10/28/2009

Fast Track to Hell

Interested? I can give you explicit diretions.

It's easy. Just leave your shopping cart in the middle of the parking lot. Ignore the cart corral 8' away and just leave it right there in the middle of the parking lot for someone to hit, bump, or generally make the parking spot unusuable.

I have absolutely no tolerence for this. If you have the ability to push a shopping cart through the store, by God, you can put the cart away. I am not ashamed to say I have spoken up to strangers in the Meijer parking lot asking (ok, telling) them to put their cart away. Which was met with no response verbally, although they did put the cart away.

I'm just saying. If I catch any of you ever not putting your cart away, I will put the beatdown on you post haste. And send you on the aforementioned road to ruin.

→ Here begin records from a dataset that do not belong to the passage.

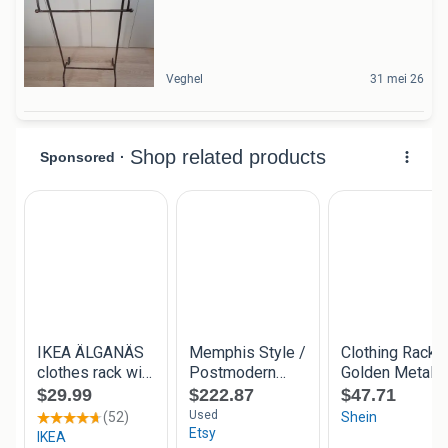
Veghel
31 mei 26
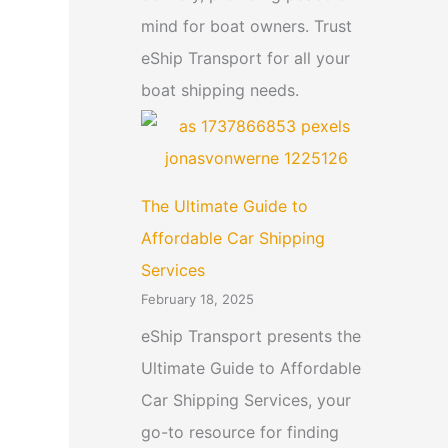
mind for boat owners. Trust
eShip Transport for all your
boat shipping needs.
The Ultimate Guide to
Affordable Car Shipping
Services
February 18, 2025
eShip Transport presents the
Ultimate Guide to Affordable
Car Shipping Services, your
go-to resource for finding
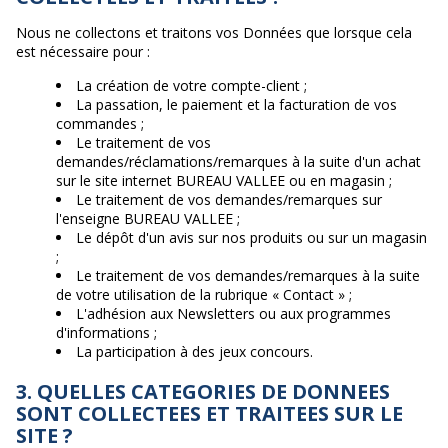
Nous ne collectons et traitons vos Données que lorsque cela
est nécessaire pour :
La création de votre compte-client ;
La passation, le paiement et la facturation de vos
commandes ;
Le traitement de vos
demandes/réclamations/remarques à la suite d'un achat
sur le site internet BUREAU VALLEE ou en magasin ;
Le traitement de vos demandes/remarques sur
l'enseigne BUREAU VALLEE ;
Le dépôt d'un avis sur nos produits ou sur un magasin
;
Le traitement de vos demandes/remarques à la suite
de votre utilisation de la rubrique « Contact » ;
L'adhésion aux Newsletters ou aux programmes
d'informations ;
La participation à des jeux concours.
3. QUELLES CATEGORIES DE DONNEES
SONT COLLECTEES ET TRAITEES SUR LE
SITE ?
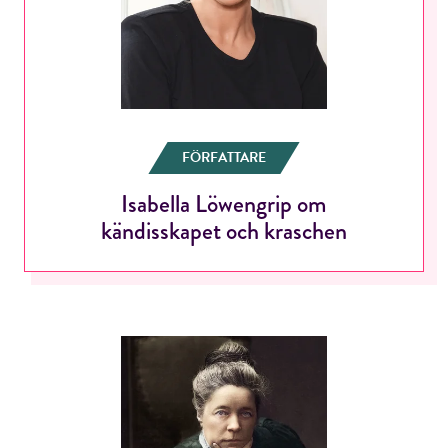
FÖRFATTARE
Isabella Löwengrip om
kändisskapet och kraschen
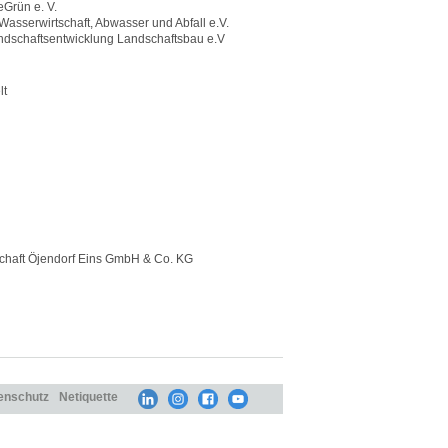
rün e. V.
asserwirtschaft, Abwasser und Abfall e.V.
ndschaftsentwicklung Landschaftsbau e.V
lt
chaft Öjendorf Eins GmbH & Co. KG
enschutz
Netiquette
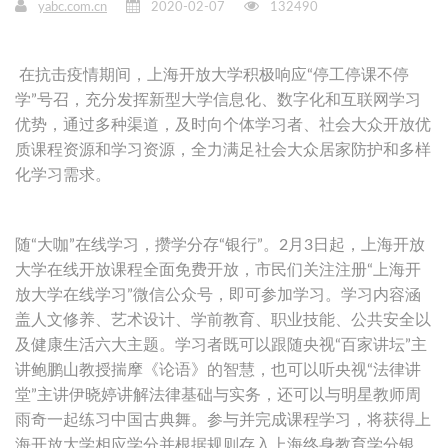
yabc.com.cn
2020-02-07
132490
在抗击疫情期间，上海开放大学积极响应“停工停课不停
学”号召，充分发挥新型大学信息化、数字化和互联网学习
优势，通过多种渠道，及时向个体学习者、社会大众开放优
质课程资源和学习资源，全力满足社会大众居家防护和多样
化学习需求。
随“大咖”在线学习，攒学分存“银行”。2月3日起，上海开放
大学在线开放课程全面免费开放，市民们关注注册“上海开
放大学在线学习”微信公众号，即可参加学习。学习内容涵
盖人文修养、艺术设计、学前教育、职业技能、公共安全以
及健康生活六大主题。学习者既可以跟随央视“百家讲坛”主
讲鲍鹏山教授揣摩《论语》的智慧，也可以听央视“法律讲
堂”主讲伊晓婷讲解法律基础与实务，还可以与明星教师周
雨奇一起练习中国古典舞。参与并完成课程学习，将获得上
海开放大学相应学分并根据规则存入上海终身教育学分银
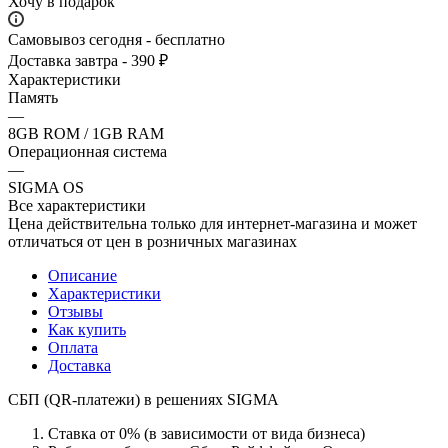
Хочу в подарок
Самовывоз сегодня - бесплатно
Доставка завтра - 390 ₽
Характеристики
Память
—
8GB ROM / 1GB RAM
Операционная система
—
SIGMA OS
Все характеристики
Цена действительна только для интернет-магазина и может
отличаться от цен в розничных магазинах
Описание
Характеристики
Отзывы
Как купить
Оплата
Доставка
СБП (QR-платежи) в решениях SIGMA
Ставка от 0% (в зависимости от вида бизнеса)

OTHERWISE!! I'm doing just splendidly. The pregnancy so far has progressed exactly as expected (well, more like exactly as planned, because I'm not really sure what I expected) and I am feeling great. I have much more energy these days, and the issues of throwing up and feeling ill have all but subsided. I will be 17 weeks this Thursday. Brady & I will be having "the big ultrasound" on 11/23 where we have agreed to find out the sex. (Well, sort of. We want to know, but we want to make it special, so we're having the sonographer print out the picture if the baby has cooperated, and write on it girl or boy. Then we're having her seal it in an envelope and taking it with us to a nice dinner that evening, and finding out together there. We figure it's a surprise on 11/23, or it's a surprise when it comes out, either way. We'd just really like to know, if we can. And we both mean it when we say we DON'T CARE EITHER WAY if it's a girl or a boy, we're just eagerly anticipating a healthy baby.)

Other than the shopping carts, the only negative I can think of at this time is our sex life. I'm entering that "sex doesn't really sound all that terrible" stage of pregnancy, but all of our pre-pregnancy issues are still hanging over our heads. Hoping we can break past that wall here very shortly, because it won't be too much longer and we'll WISH we had unlimited time and energy for sex!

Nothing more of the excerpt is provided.